Опускается занавес, на полотно которого проецируются кадры из фильма «Ключи Набокова», где читается его стихотворение: «К России» «Отвяжись, я тебя умоляю…»
http://www.verbolev.com/#!film/ccam (Хронометраж кадров: 2мин.55сек. — 1.15 — 4.10)
Анимационный фильм «Сонет из прошлого»
Внешний вид и характеристики действующих лиц в анимационном фильме:
Боков, доктор медицины — среднего роста, с темными каштановыми волосами, с правильными чертами лица, с гордым и смелым видом;
Ракеев Федор Спиридонович, полковник — приземистый, неприятный, в черном мундире, с волчьим углом лица;
Чернышевский Николай Гаврилович, литератор — среднего роста, в очках, лицо некрасиво, черты неправильны;
Антонович, член «Земли и Воли», не подозревавший, несмотря на близкую с Чернышевским дружбу, что и тот к обществу причастен.
Вверху посередине, над сценой, под авторский текст (Ат), читаемый актрисой, исполняющей роль Александры Яковлевны Чернышевской, медленно опускается и останавливается портрет Чернышевского.
Тихо звучит революционная песня «Вы жертвою пали…»
Ат (читает Ал-ра Яковл. Чернышевская):
Увы! Что б ни сказал потомок просвещенный,
все так же на ветру, в одежде оживленной,
к своим же Истина склоняется перстам,
с улыбкой женскою и детскою заботой
как будто в пригоршне рассматривая что-то,
из-за плеча ее невидимое нам.
Сонет — словно преграждающий путь, а может быть, напротив, служащий тайной связью, которая объяснила бы всё, — если бы только ум человеческий мог выдержать оное объяснение.
Музыка перестает звучать.
На экран в центре сцены проецируется следующий мультипликационный (анимационный) фильм.
Видеоряд
Среди бескрайних летних просторов России появляется бричка. В ней едут: 18-летний Николай Чернышевский, всю дорогу, читающий книжку, и его мать Евгения Егоровна, которая дремлет, прикрыв лицо платком.
Аудиоряд
Ат (читает Федор):
Кстати: ландшафт, который незадолго до того чудно и томно развивался навстречу бессмертной бричке; все то русское, путевое, вольное до слез; все кроткое, что глядит с поля, с пригорка, промеж продолговатых туч; красота просительная, выжидательная, готовая броситься к тебе по первому знаку и с тобой зарыдать; — ландшафт, короче говоря, воспетый Гоголем, прошел незамеченным мимо очей восемнадцатилетнего Николая Гавриловича, неторопливо, на долгих, ехавшего с матерью в Петербург. Всю дорогу он читал книжку. И то сказать, — склонявшимся в пыль колосьям он предпочел словесную войну. Катится удобная дорожная повозка; дремлет, прикрыв лицо платком, Николина мать Евгения Егоровна, а рядом, лежа, сын читает книжку, — и ухаб теряет значение ухаба, становясь лишь типографской неровностью, скачком строки, — и вот опять ровно проходят слова, проходят деревья, проходит тень их по страницам.
Видеоряд
Появляются виды старинного Петербурга (40-е года 19-го века). Гравюры Санкт-Петербурга первой половины 19-го века.
Аудиоряд
Ат (читает Ал-р Як. Черн-й):
И вот, наконец, Петербург. Нева ему понравилась своей
синевой и прозрачностью — какая многоводная столица, как чиста в ней вода; но особенно понравилось стройное распределение воды, дельность каналов…
Ат (читает Федор):
Как славно, когда можно соединить это с тем, то с этим; из связи вывести благо.

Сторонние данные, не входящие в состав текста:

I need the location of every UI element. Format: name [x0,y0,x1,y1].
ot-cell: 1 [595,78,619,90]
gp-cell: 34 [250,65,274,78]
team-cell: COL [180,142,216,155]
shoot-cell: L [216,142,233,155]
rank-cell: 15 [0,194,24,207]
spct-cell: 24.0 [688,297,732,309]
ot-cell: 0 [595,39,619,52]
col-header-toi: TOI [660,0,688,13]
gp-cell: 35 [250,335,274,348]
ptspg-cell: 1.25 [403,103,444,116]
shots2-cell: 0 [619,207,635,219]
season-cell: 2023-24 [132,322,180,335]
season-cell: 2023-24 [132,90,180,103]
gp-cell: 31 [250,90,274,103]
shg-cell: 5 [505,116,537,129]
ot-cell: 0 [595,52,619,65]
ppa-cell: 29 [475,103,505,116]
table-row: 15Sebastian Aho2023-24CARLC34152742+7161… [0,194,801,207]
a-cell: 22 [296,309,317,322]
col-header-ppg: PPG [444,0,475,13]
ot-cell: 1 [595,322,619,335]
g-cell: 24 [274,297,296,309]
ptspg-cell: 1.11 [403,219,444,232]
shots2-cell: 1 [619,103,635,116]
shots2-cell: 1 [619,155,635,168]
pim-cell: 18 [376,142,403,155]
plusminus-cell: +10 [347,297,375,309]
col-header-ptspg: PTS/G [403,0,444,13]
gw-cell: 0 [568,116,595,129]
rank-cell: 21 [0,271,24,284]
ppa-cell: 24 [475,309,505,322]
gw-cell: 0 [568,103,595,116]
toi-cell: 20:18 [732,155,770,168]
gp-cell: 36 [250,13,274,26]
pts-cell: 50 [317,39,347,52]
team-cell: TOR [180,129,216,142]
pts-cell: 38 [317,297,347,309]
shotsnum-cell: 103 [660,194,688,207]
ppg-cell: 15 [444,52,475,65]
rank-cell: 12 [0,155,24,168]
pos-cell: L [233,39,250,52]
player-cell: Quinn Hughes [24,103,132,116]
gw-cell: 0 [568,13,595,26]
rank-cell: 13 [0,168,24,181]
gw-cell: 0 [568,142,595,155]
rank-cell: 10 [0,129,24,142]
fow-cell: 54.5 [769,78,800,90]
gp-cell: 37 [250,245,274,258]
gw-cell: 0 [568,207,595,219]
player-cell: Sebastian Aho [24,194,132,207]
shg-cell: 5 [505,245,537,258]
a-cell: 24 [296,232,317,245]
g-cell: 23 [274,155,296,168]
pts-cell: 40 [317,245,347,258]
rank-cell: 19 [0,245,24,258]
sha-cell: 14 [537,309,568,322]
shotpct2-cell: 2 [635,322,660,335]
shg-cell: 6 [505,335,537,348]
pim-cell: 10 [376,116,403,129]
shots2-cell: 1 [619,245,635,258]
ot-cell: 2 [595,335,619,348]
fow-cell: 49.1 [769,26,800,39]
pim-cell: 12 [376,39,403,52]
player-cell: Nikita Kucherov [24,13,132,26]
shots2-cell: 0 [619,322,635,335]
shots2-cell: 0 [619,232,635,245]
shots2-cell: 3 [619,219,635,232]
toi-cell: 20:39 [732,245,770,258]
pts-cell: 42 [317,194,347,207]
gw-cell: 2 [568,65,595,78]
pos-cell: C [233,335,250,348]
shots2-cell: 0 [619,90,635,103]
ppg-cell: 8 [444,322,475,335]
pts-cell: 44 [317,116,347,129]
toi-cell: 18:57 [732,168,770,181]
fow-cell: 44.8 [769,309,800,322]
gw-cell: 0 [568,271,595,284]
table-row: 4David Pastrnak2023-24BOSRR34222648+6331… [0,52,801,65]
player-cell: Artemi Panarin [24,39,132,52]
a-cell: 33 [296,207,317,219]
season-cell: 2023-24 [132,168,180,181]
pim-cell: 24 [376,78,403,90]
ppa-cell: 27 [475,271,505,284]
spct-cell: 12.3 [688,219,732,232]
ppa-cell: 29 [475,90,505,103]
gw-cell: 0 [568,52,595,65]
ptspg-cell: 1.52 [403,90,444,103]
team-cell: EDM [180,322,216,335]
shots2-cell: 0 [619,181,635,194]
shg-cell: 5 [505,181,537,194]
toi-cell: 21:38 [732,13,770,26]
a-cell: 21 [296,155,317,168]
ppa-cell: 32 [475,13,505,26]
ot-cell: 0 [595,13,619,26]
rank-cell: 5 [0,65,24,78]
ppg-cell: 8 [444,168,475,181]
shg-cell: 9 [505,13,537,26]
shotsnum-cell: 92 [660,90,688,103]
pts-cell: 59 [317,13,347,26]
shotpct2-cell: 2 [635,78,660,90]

Ат (читает Ал-р Яковл. Чернышевский):
Он избрал филологический факультет. Николай Гаврилович сначала поселился с приятелем, а впоследствии делил квартиру с кузиной и ее мужем. Планы этих квартир, как и всех прочих его жизненных стоянок, им начертаны в письмах.
Ат (читает Федор):
Всегда испытывая влечение к точному определению отношений между предметами, он любил планы, столбики цифр, наглядное
изображение вещей, тем более что недостижимую для него литературную изобразительность никак не могла заменить мучительная обстоятельность его слога.
Видеоряд
Фото (гравюры) художественных лавок на Невском той поры с изображениями художественных картин первой половины 19 века.
Аудиоряд
Ат (читает Ал-р. Як. Ч –й):
На Невском проспекте в витринах художественных лавок были выставлены поэтические картинки. Хорошенько их изучив, он возвращался домой и записывал свои наблюдения.
Ат (читает Федор):
На белой террасе над морем — две девушки: грациозная блондинка сидит на каменной лавке, целуясь с юношей, а грациозная брюнетка смотрит, не идет ли кто, отодвинув занавеску, «отделяющую террасу от других частей дома», как отмечаем мы в дневнике, ибо всегда любим установить, в какой связи находится данная подробность по отношению к ее умозрительной среде. Важный вывод: жизнь милее (а значит, лучше) живописи, ибо что такое живопись, поэзия, вообще искусство в самом чистом своем виде? Это — солнце пурпурное, опускающееся в море лазурное; это — «красивые» складки платья; это — розовые тени, которые пустой писатель тратит на иллюминовку своих глянцевитых глав; это — гирлянды цветов, феи, фрины, фавны… Две-три колонны, два-три дерева — не то кипарисы, не то тополя, — какая-то мало нам симпатичная урна, — и поклонник чистого искусства рукоплещет. Презренный! Праздный! И действительно, как же не предпочесть всему этому вздору честное описание современного быта, гражданскую горечь, задушевные стишки?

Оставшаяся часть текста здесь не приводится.